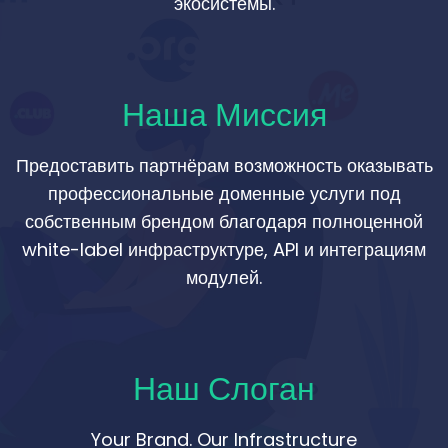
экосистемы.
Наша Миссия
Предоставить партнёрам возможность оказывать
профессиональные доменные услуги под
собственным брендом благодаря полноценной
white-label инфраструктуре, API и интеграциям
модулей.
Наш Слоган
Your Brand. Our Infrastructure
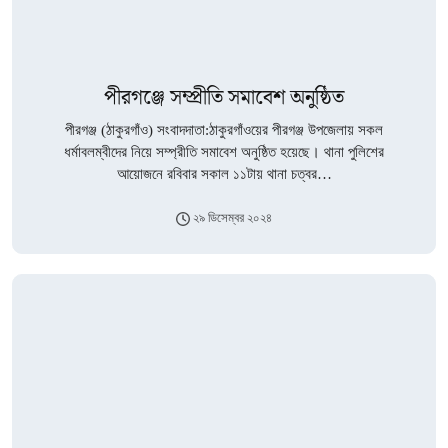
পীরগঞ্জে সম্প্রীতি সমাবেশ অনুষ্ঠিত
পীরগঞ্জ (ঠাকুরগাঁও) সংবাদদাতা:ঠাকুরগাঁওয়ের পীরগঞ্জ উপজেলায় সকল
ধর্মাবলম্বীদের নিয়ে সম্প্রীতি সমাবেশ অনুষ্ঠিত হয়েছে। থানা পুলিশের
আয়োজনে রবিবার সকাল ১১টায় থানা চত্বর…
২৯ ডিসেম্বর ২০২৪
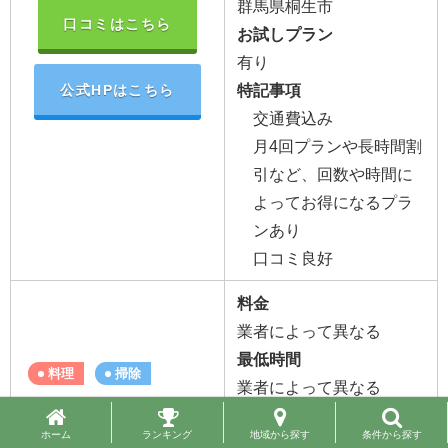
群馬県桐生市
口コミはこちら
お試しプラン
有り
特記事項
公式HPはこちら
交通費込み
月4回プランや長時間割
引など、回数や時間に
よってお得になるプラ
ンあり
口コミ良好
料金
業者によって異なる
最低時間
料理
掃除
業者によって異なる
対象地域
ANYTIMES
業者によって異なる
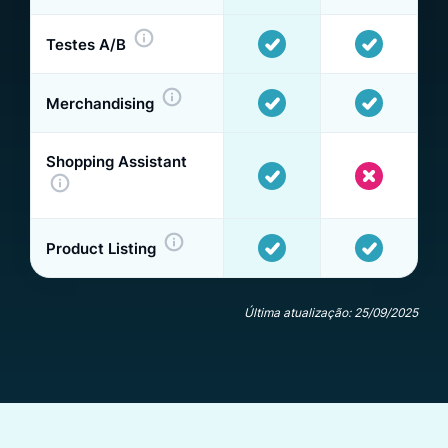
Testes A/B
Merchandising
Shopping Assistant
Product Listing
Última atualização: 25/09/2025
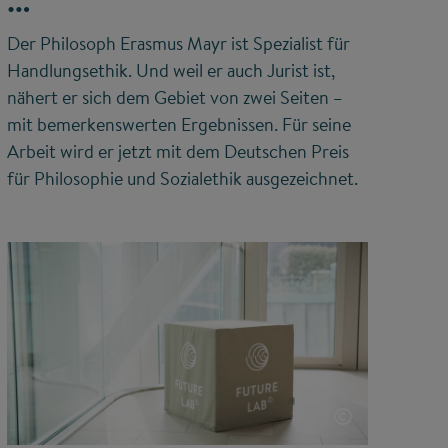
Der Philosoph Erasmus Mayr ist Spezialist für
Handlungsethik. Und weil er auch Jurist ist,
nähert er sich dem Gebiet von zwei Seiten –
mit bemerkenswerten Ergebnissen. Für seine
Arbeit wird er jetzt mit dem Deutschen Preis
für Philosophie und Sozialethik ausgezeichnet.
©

-.-.-

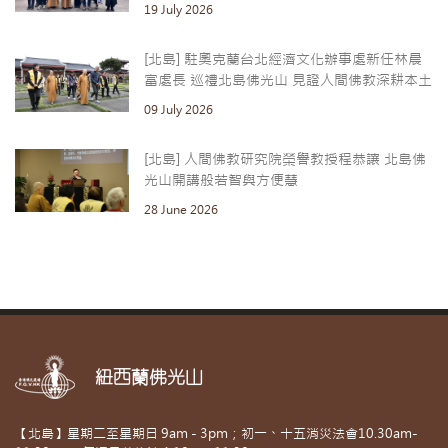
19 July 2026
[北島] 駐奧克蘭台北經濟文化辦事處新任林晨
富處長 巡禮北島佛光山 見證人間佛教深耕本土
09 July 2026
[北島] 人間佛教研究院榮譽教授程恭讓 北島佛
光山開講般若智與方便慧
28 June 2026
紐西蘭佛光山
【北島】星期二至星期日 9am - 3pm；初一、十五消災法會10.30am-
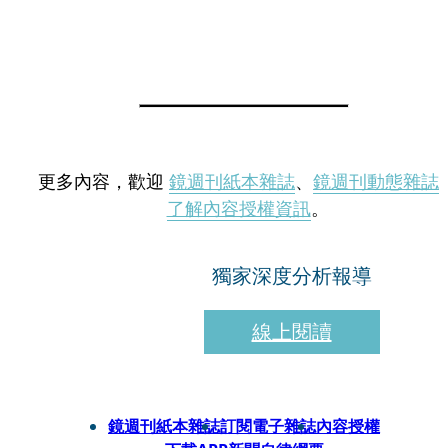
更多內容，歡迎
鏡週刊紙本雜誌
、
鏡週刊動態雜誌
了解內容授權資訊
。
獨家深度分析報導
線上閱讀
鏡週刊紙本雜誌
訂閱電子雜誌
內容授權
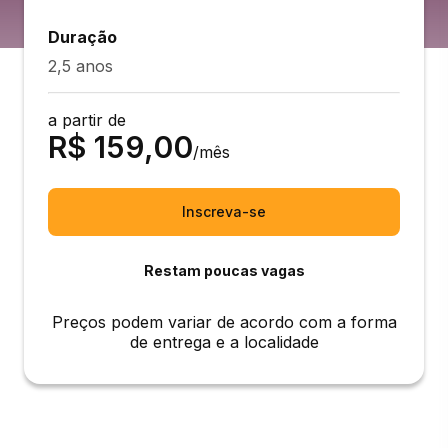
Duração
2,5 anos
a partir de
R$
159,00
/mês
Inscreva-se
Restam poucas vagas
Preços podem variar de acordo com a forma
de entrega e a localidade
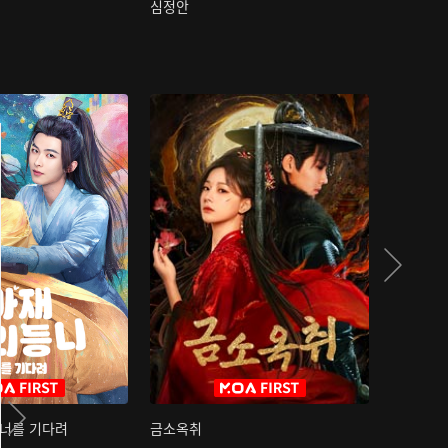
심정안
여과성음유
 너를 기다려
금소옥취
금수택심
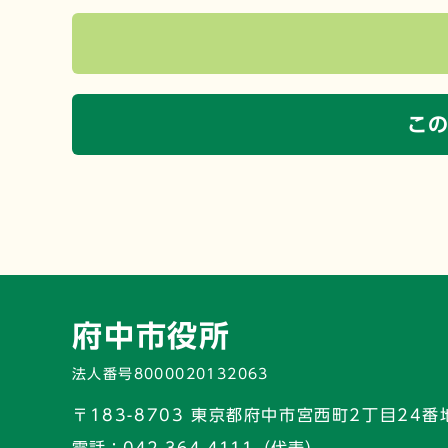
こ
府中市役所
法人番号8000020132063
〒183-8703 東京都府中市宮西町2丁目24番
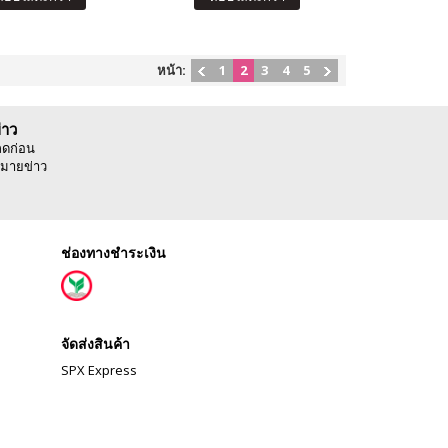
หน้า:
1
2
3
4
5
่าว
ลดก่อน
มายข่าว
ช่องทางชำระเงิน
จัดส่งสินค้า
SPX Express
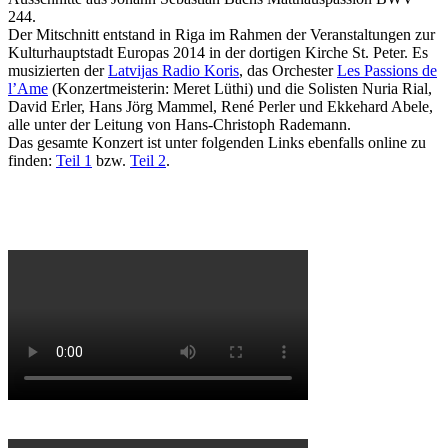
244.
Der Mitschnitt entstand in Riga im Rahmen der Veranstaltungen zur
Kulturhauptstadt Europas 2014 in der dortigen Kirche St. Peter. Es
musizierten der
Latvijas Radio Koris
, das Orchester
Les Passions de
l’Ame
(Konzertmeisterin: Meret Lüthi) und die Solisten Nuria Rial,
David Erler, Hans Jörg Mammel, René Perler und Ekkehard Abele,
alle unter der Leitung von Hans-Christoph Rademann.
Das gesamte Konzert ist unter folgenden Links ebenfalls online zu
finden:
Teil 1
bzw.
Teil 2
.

-.-.-

* THE PROBLEM *
A single number is expected: how many lines in the entries contain "unter".

* OUTPUT OF THE TASK *
2